▶ WHAT IS REQUIRED
Copy the data exactly as it appears, and do not include any pictures.

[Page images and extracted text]
================

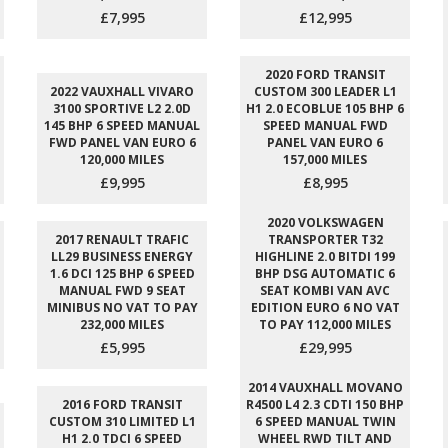
£7,995
£12,995
2020 FORD TRANSIT
2022 VAUXHALL VIVARO
CUSTOM 300 LEADER L1
3100 SPORTIVE L2 2.0D
H1 2.0 ECOBLUE 105 BHP 6
145 BHP 6 SPEED MANUAL
SPEED MANUAL FWD
FWD PANEL VAN EURO 6
PANEL VAN EURO 6
120,000 MILES
157,000 MILES
£9,995
£8,995
2020 VOLKSWAGEN
2017 RENAULT TRAFIC
TRANSPORTER T32
LL29 BUSINESS ENERGY
HIGHLINE 2.0 BITDI 199
1.6 DCI 125 BHP 6 SPEED
BHP DSG AUTOMATIC 6
MANUAL FWD 9 SEAT
SEAT KOMBI VAN AVC
MINIBUS NO VAT TO PAY
EDITION EURO 6 NO VAT
232,000 MILES
TO PAY 112,000 MILES
£5,995
£29,995
2014 VAUXHALL MOVANO
2016 FORD TRANSIT
R4500 L4 2.3 CDTI 150 BHP
CUSTOM 310 LIMITED L1
6 SPEED MANUAL TWIN
H1 2.0 TDCI 6 SPEED
WHEEL RWD TILT AND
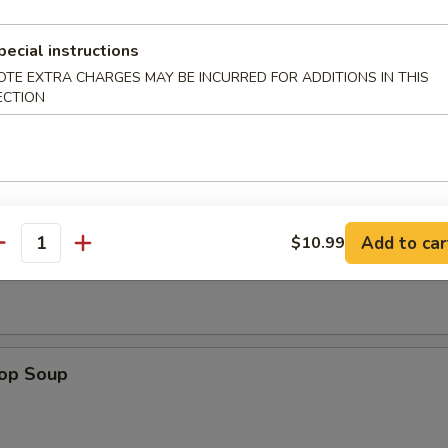
e Sticks (4)
pecial instructions
OTE EXTRA CHARGES MAY BE INCURRED FOR ADDITIONS IN THIS
ECTION
les
Add to car
$10.99
n Soup
antity
rop Soup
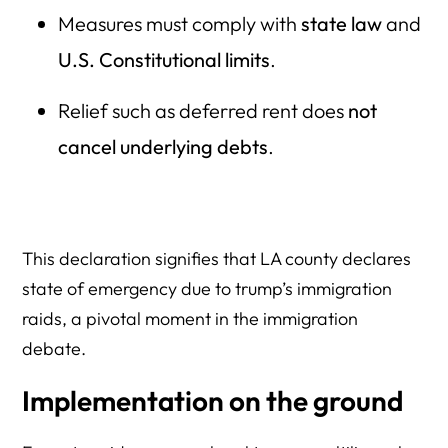
Measures must comply with
state law
and
U.S. Constitutional limits
.
Relief such as deferred rent does
not
cancel underlying debts
.
This declaration signifies that LA county declares
state of emergency due to trump’s immigration
raids, a pivotal moment in the immigration
debate.
Implementation on the ground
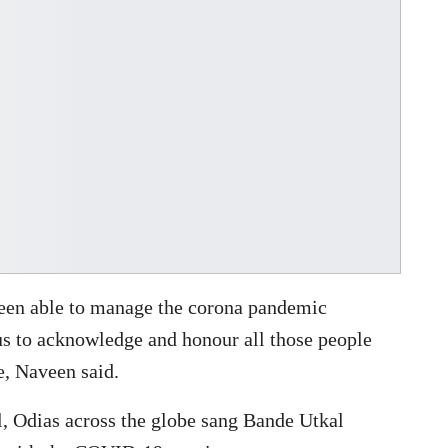
s been able to manage the corona pandemic
us to acknowledge and honour all those people
e, Naveen said.
l, Odias across the globe sang Bande Utkal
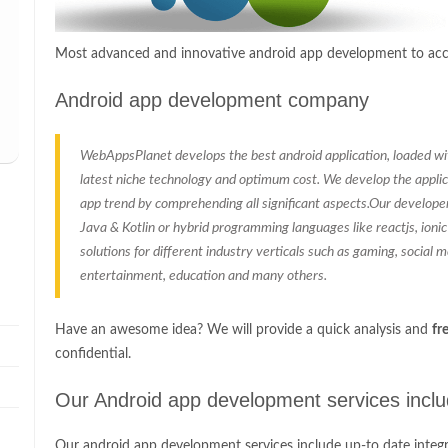
Most advanced and innovative android app development to acco
Android app development company
WebAppsPlanet develops the best android application, loaded with
latest niche technology and optimum cost. We develop the applic
app trend by comprehending all significant aspects.Our develope
Java & Kotlin or hybrid programming languages like reactjs, ioni
solutions for different industry verticals such as gaming, social med
entertainment, education and many others.
Have an awesome idea? We will provide a quick analysis and
fr
confidential.
Our Android app development services incl
Our android app development services include up-to date integr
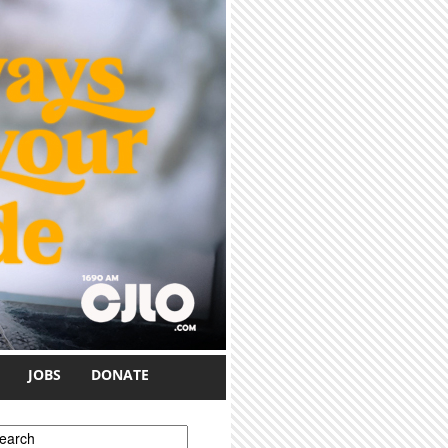
JOBS
DONATE
earch form
earch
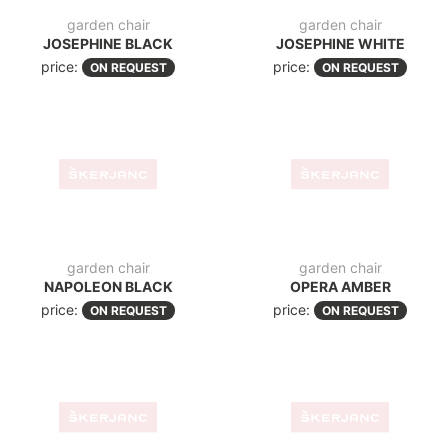
garden chair
garden chair
NAPOLEON BLACK
OPERA AMBER
price:
price:
ON REQUEST
ON REQUEST
garden chair
garden chair
ELIZABETA BLACK
LOFT BLACK
price:
price:
ON REQUEST
ON REQUEST
garden chair
LISA 126 TAUPE
price:
ON REQUEST
garden chair
LUCY
price:
ON REQUEST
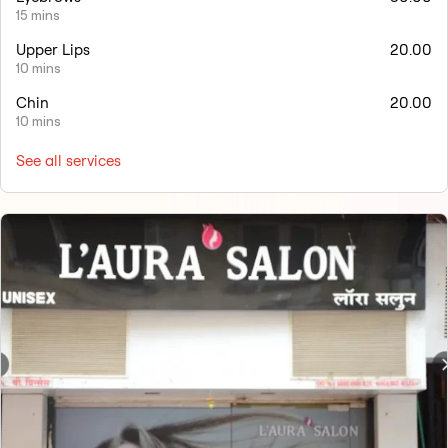
15 mins
Upper Lips
20.00
10 mins
Chin
20.00
10 mins
See all services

================

▶ TASK ANSWER
£7,995
£12,995
2020 FORD TRANSIT
2022 VAUXHALL VIVARO
CUSTOM 300 LEADER L1
3100 SPORTIVE L2 2.0D
H1 2.0 ECOBLUE 105 BHP 6
145 BHP 6 SPEED MANUAL
SPEED MANUAL FWD
FWD PANEL VAN EURO 6
PANEL VAN EURO 6
120,000 MILES
157,000 MILES
£9,995
£8,995
2020 VOLKSWAGEN
2017 RENAULT TRAFIC
TRANSPORTER T32
LL29 BUSINESS ENERGY
HIGHLINE 2.0 BITDI 199
1.6 DCI 125 BHP 6 SPEED
BHP DSG AUTOMATIC 6
MANUAL FWD 9 SEAT
SEAT KOMBI VAN AVC
MINIBUS NO VAT TO PAY
EDITION EURO 6 NO VAT
232,000 MILES
TO PAY 112,000 MILES
£5,995
£29,995
2014 VAUXHALL MOVANO
2016 FORD TRANSIT
R4500 L4 2.3 CDTI 150 BHP
CUSTOM 310 LIMITED L1
6 SPEED MANUAL TWIN
H1 2.0 TDCI 6 SPEED
WHEEL RWD TILT AND
e Sticks (4)
pecial instructions
OTE EXTRA CHARGES MAY BE INCURRED FOR ADDITIONS IN THIS
ECTION
les
Add to car
$10.99
n Soup
antity
rop Soup
Measures must comply with
state law
and
U.S. Constitutional limits
.
Relief such as deferred rent does
not
cancel underlying debts
.
This declaration signifies that LA county declares
state of emergency due to trump’s immigration
raids, a pivotal moment in the immigration
debate.
Implementation on the ground
s been able to manage the corona pandemic
us to acknowledge and honour all those people
e, Naveen said.
l, Odias across the globe sang Bande Utkal
Most advanced and innovative android app development to acco
Android app development company
WebAppsPlanet develops the best android application, loaded with
latest niche technology and optimum cost. We develop the applic
app trend by comprehending all significant aspects.Our develope
Java & Kotlin or hybrid programming languages like reactjs, ioni
solutions for different industry verticals such as gaming, social med
entertainment, education and many others.
Have an awesome idea? We will provide a quick analysis and
fr
confidential.
Our Android app development services incl
Our android app development services include up-to date integr
JOBS
DONATE
earch form
earch
garden chair
garden chair
NAPOLEON BLACK
OPERA AMBER
price:
price:
ON REQUEST
ON REQUEST
garden chair
garden chair
ELIZABETA BLACK
LOFT BLACK
price:
price:
ON REQUEST
ON REQUEST
garden chair
LISA 126 TAUPE
price:
ON REQUEST
garden chair
LUCY
price:
ON REQUEST
15 mins
Upper Lips
20.00
10 mins
Chin
20.00
10 mins
See all services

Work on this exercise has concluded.